◆ **TASK TO CARRY OUT**:
Repeat every entry below exactly as given.

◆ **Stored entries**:
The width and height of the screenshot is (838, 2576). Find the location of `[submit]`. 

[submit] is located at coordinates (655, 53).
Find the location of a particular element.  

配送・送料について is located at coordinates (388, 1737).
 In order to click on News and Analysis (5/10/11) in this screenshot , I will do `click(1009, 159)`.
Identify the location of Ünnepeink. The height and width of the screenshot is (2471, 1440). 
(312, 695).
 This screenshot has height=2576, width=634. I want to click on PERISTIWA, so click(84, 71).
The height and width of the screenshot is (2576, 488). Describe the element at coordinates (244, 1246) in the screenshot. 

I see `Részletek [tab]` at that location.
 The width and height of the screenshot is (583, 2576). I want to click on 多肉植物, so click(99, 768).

◆ **PROBLEM SOLUTION**:
The width and height of the screenshot is (838, 2576). Find the location of `[submit]`. 

[submit] is located at coordinates (655, 53).
Find the location of a particular element.  

配送・送料について is located at coordinates (388, 1737).
 In order to click on News and Analysis (5/10/11) in this screenshot , I will do `click(1009, 159)`.
Identify the location of Ünnepeink. The height and width of the screenshot is (2471, 1440). 
(312, 695).
 This screenshot has height=2576, width=634. I want to click on PERISTIWA, so click(84, 71).
The height and width of the screenshot is (2576, 488). Describe the element at coordinates (244, 1246) in the screenshot. 

I see `Részletek [tab]` at that location.
 The width and height of the screenshot is (583, 2576). I want to click on 多肉植物, so click(99, 768).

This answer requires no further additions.